Question

Ship A is 32 miles north of ship B and is sailing due south at 16 mph. Ship B is sailing due east at 12 mph. At what rate is the distance between them changing at the end of 1 hour?

Answer 1

`(dz)/(dt) =-5.6\ mile/h`

Step-by-step explanation:

distance between ship A and B = 32 mile

Ship A velocity in south, dx/dt = -16 mph

Ship B is sailing toward east with speed, dy/st = 12 mph

time = 1 hour

rate of change of distance between them = ?

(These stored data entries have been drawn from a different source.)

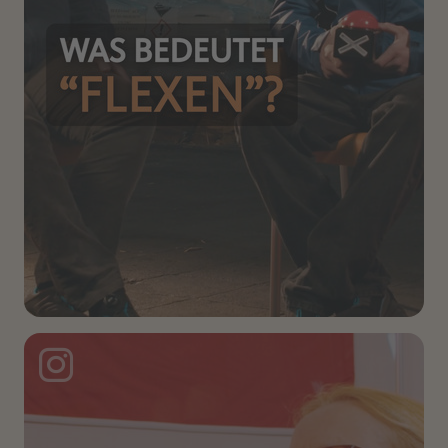
Instagram Post: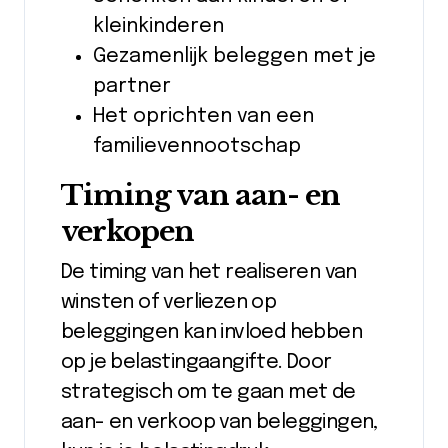
kleinkinderen
Gezamenlijk beleggen met je
partner
Het oprichten van een
familievennootschap
Timing van aan- en
verkopen
De timing van het realiseren van
winsten of verliezen op
beleggingen kan invloed hebben
op je belastingaangifte. Door
strategisch om te gaan met de
aan- en verkoop van beleggingen,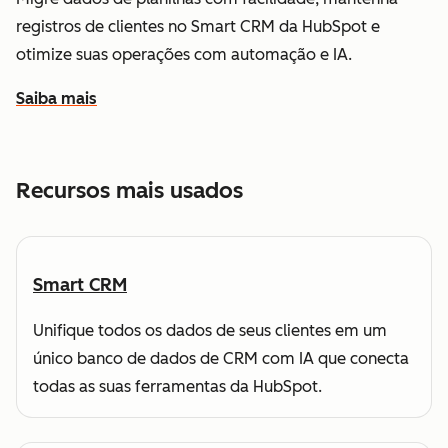
registros de clientes no Smart CRM da HubSpot e
otimize suas operações com automação e IA.
Saiba mais
sobre como a HubSpot ajuda você a entender e organizar
Recursos mais usados
Smart CRM
Unifique todos os dados de seus clientes em um
único banco de dados de CRM com IA que conecta
todas as suas ferramentas da HubSpot.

x be the distance travel after t time

X = 32 + x

Let distance between them be z

now, using Pythagoras theorem to calculate distance between ships after 1 hours

z² = x² + y²

z² = (32 + x)² + 12²

z² = (32 - 16)² + 12²

z = √400

z = 20 miles

now, calculation of rate of change of distnace

z² = (32 + x)² + y²

differentiating both side w.r.t. time

`2 z (dz)/(dt) = 2(32+x)(dx)/(dt) + 2 y(dy)/(dt)`

`z (dz)/(dt) =(32-16)(dx)/(dt) +y(dy)/(dt)`

`20* (dz)/(dt) =16* (-16) +12* 12`

`(dz)/(dt) =(-112)/(20)`

`(dz)/(dt) =-5.6\ mile/h`

hence, the rate is the distance between them changing at the end of 1 hour is equal to
`(dz)/(dt) =-5.6\ mile/h`